自分の日常と異なる風景や見たことのない文字を目にした児童は、頭を悩ませながら懸命に答えを考えていました。

小学1年生が見た「ラオス」

すごろくでラオスを知ろう

クイズに使う写真を選ぶとき、野村先生が悩んだのは「自分と『ちがう』ものを見たとき、子どもたちがそれをネガティブな方向でとらえてしまったら…」ということでした。写真の中には、裸足で遊ぶラオスの子どもや、日本では想像できないような色をした沐浴用の水がうつっていました。それでもあえて、それらの写真を外さずにクイズに盛り込みました。
その結果、子どもが裸足で遊んでいる写真を見ても、茶色い水で体を洗う風景を見ても、児童からは「わー!おもしろい!」との歓声が上がり、「おかしい」「汚い」などのネガティブな感想は出てきませんでした。他のクラスで同じすごろくをやった際にも、日本との違いをマイナスの感情でとらえることなく「ラオスに行ってみたい!」という感想が多かったそうです。

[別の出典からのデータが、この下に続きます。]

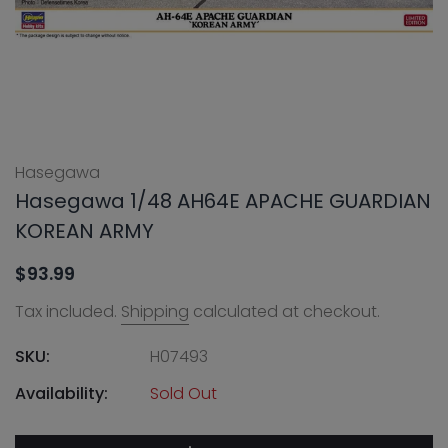
Hasegawa
Hasegawa 1/48 AH64E APACHE GUARDIAN
KOREAN ARMY
$93.99
Tax included.
Shipping
calculated at checkout.
SKU:
H07493
Availability:
Sold Out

自分の住む町について、国についてもまだ学習していない小学1年生に外国のことを伝えるのは、とても難しいことかもしれません。だからこそ、野村先生は「自分の住む場所と違うところがあるということを知り、『面白い』『行ってみたい』と興味関心を持ってくれれば充分」と考え、このすごろくを作ったそうです。野村先生の想いは確かに児童に届いたようです。

世界の問題に触れるとき、まずは現状を「知り」、その問題について「考え」、自分が出来ることから「行動する」プロセスが大切だといわれます。6〜7歳でラオスという国を知り、その国の文化や自分の日常について考えることができた子どもたちはきっと、行動できる地球市民として成長を重ねてくれることでしょう。